I have a question concerning parallel for loops. I have the following code:
public static void MultiplicateArray(double[] array, double factor)
{
for (int i = 0; i < array.Length; i++)
{
array[i] = array[i] * factor;
}
}
public static void MultiplicateArray(double[] arrayToChange, double[] multiplication)
{
for (int i = 0; i < arrayToChange.Length; i++)
{
arrayToChange[i] = arrayToChange[i] * multiplication[i];
}
}
public static void MultiplicateArray(double[] arrayToChange, double[,] multiArray, int dimension)
{
for (int i = 0; i < arrayToChange.Length; i++)
{
arrayToChange[i] = arrayToChange[i] * multiArray[i, dimension];
}
}
Now I try to add parallel function:
public static void MultiplicateArray(double[] array, double factor)
{
Parallel.For(0, array.Length, i =>
{
array[i] = array[i] * factor;
});
}
public static void MultiplicateArray(double[] arrayToChange, double[] multiplication)
{
Parallel.For(0, arrayToChange.Length, i =>
{
arrayToChange[i] = arrayToChange[i] * multiplication[i];
});
}
public static void MultiplicateArray(double[] arrayToChange, double[,] multiArray, int dimension)
{
Parallel.For(0, arrayToChange.Length, i =>
{
arrayToChange[i] = arrayToChange[i] * multiArray[i, dimension];
});
}
The issue is, that I want to save time, not to waste it. With the standard for loop it computes about 2 minutes, but with the parallel for loop it takes 3 min. Why?
Parallel.For() can improve performance a lot by parallelizing your code, but it also has overhead (synchronization between threads, invoking the delegate on each iteration). And since in your code, each iteration is very short (basically, just a few CPU instructions), this overhead can become prominent.
Because of this, I thought using Parallel.For() is not the right solution for you. Instead, if you parallelize your code manually (which is very simple in this case), you may see the performance improve.

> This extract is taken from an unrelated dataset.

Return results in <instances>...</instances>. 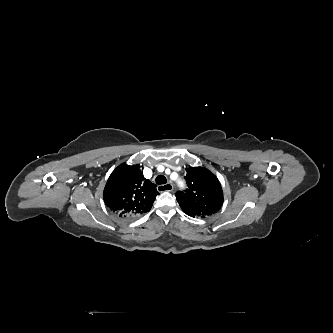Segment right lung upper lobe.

To verify this, I performed some measurements: I ran different implementations of MultiplicateArray() on an array of 200 000 000 items (the code I used is below). On my machine, the serial version consistently took 0.21 s and Parallel.For() usually took something around 0.45 s, but from time to time, it spiked to 8–9 s!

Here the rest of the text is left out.